Callaway, a fourth-round pick in 2018, was suspended for the first four games for violating the league’s drug policy and returned to practice Thursday. He had also missed the final three weeks of the preseason with a high ankle sprain.
Yet Kitchens rushed him back as the No. 3 receiver against the 49ers, playing him 21 snaps in the first half. Callaway was penalized for a false start and had zero catches in three targets, with two turning into Baker Mayfield interceptions. The critical one came on the goal line when Callaway turned a touchdown into a turnover by bobbling the pass into the air, where 49ers nickelback K’Waun Williams grabbed it.
“Everybody makes mistakes,” Mayfield said after the game. “We had total faith in him. There’s a reason he was out there tonight even after not playing the first four games. We trust him.
“The biggest thing is putting our arms around him and letting him know that every once in awhile that happens, but to be able to be a great team, we have to eliminate that and take advantage of our opportunities.”
Callaway, who was benched for the second half and replaced by Damion Ratley, had trouble lining up correctly and blamed it on switching from his normal X spot to the Z last week during practice.
“I had to learn a whole new position,” he said. “It was a little tough.
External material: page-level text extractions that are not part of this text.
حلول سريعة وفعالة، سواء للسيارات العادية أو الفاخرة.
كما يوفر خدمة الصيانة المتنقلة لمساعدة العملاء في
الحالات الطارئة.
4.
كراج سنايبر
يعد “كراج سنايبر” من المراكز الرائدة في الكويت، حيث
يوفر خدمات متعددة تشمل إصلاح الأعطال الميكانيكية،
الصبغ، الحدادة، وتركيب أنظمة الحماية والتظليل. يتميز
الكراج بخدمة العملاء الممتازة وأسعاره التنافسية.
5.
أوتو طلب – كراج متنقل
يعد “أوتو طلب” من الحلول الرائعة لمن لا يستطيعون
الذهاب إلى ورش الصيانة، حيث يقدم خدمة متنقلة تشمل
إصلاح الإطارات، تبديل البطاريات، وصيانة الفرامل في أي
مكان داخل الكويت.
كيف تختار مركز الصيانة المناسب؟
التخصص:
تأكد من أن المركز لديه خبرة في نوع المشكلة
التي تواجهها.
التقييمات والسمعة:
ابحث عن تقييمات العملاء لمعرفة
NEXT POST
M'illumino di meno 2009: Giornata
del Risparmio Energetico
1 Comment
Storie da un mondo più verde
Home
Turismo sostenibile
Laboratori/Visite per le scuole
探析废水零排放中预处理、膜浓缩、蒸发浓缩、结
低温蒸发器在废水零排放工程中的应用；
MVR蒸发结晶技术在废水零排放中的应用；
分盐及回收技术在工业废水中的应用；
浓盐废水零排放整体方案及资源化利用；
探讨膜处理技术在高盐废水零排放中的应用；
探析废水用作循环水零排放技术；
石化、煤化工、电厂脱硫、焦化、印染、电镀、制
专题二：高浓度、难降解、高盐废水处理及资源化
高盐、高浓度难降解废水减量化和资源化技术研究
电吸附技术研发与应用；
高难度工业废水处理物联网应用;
I’m still a professional, so I’ve got to know.”
Kitchens downplayed the change.
“We move our receivers around a good bit,” he said. “I would say the same thing I said last night, I felt like Antonio was ready to play so we played him. He is one of our better players so when our players are healthy and they are eligible to play, they are going to play.
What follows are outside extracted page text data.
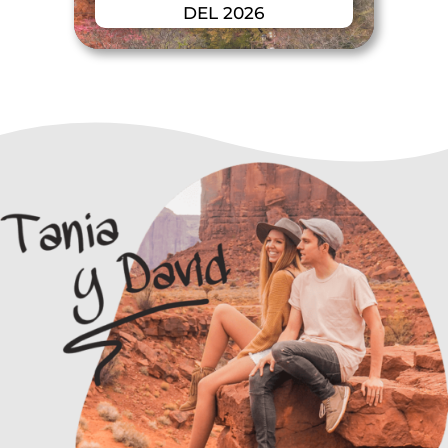
DEL 2026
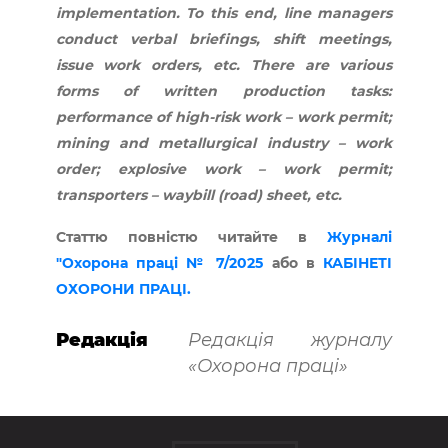
implementation. To this end, line managers
conduct verbal briefings, shift meetings,
issue work orders, etc. There are various
forms of written production tasks:
performance of high-risk work – work permit;
mining and metallurgical industry – work
order; explosive work – work permit;
transporters – waybill (road) sheet, etc.
Статтю повністю читайте в
Журналі
"Охорона праці № 7/2025
або в
КАБІНЕТІ
ОХОРОНИ ПРАЦІ.
Редакція
Редакція журналу
«Охорона праці»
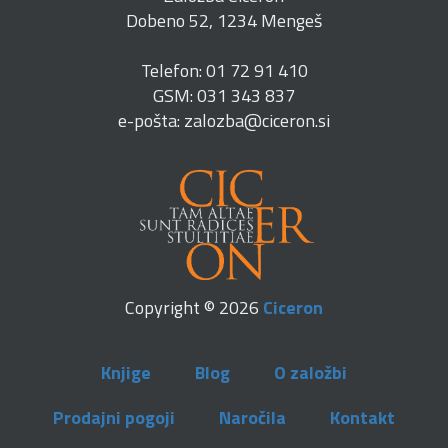
Dobeno 52, 1234 Mengeš
Telefon: 01 72 91 410
GSM: 031 343 837
e-pošta: zalozba@ciceron.si
Copyright © 2026
Ciceron
Knjige
Blog
O založbi
Prodajni pogoji
Naročila
Kontakt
“In doing that, we move our receivers around. We have always moved our receivers around. Antonio will be better moving forward.”
Kitchens blamed himself for not putting Callaway in the best spot to succeed.
“I probably put him in a bad situation,” he said after the game. “I thought he was ready to go, but I put him in a bad situation.”
Letting No. 1 receiver Odell Beckham Jr. return a punt with the Browns trailing 28-3 midway through the fourth quarter was a head-scratching decision by Kitchens. He said he didn’t regret it, even after Beckham fumbled as he kept trying to reverse field.
“I would like to have better ball security, but no regrets on having him back there,” Kitchens said. “Contrary to popular belief, I think Odell kept fighting. He wanted to be out there fielding that punt because he thought he could make something happen to give us a spark.
“If he returned it for a touchdown, it would be the best move since I don’t know when, but it would have been a great move at that point. That was hindsight.”
Beckham hadn’t returned a punt this season.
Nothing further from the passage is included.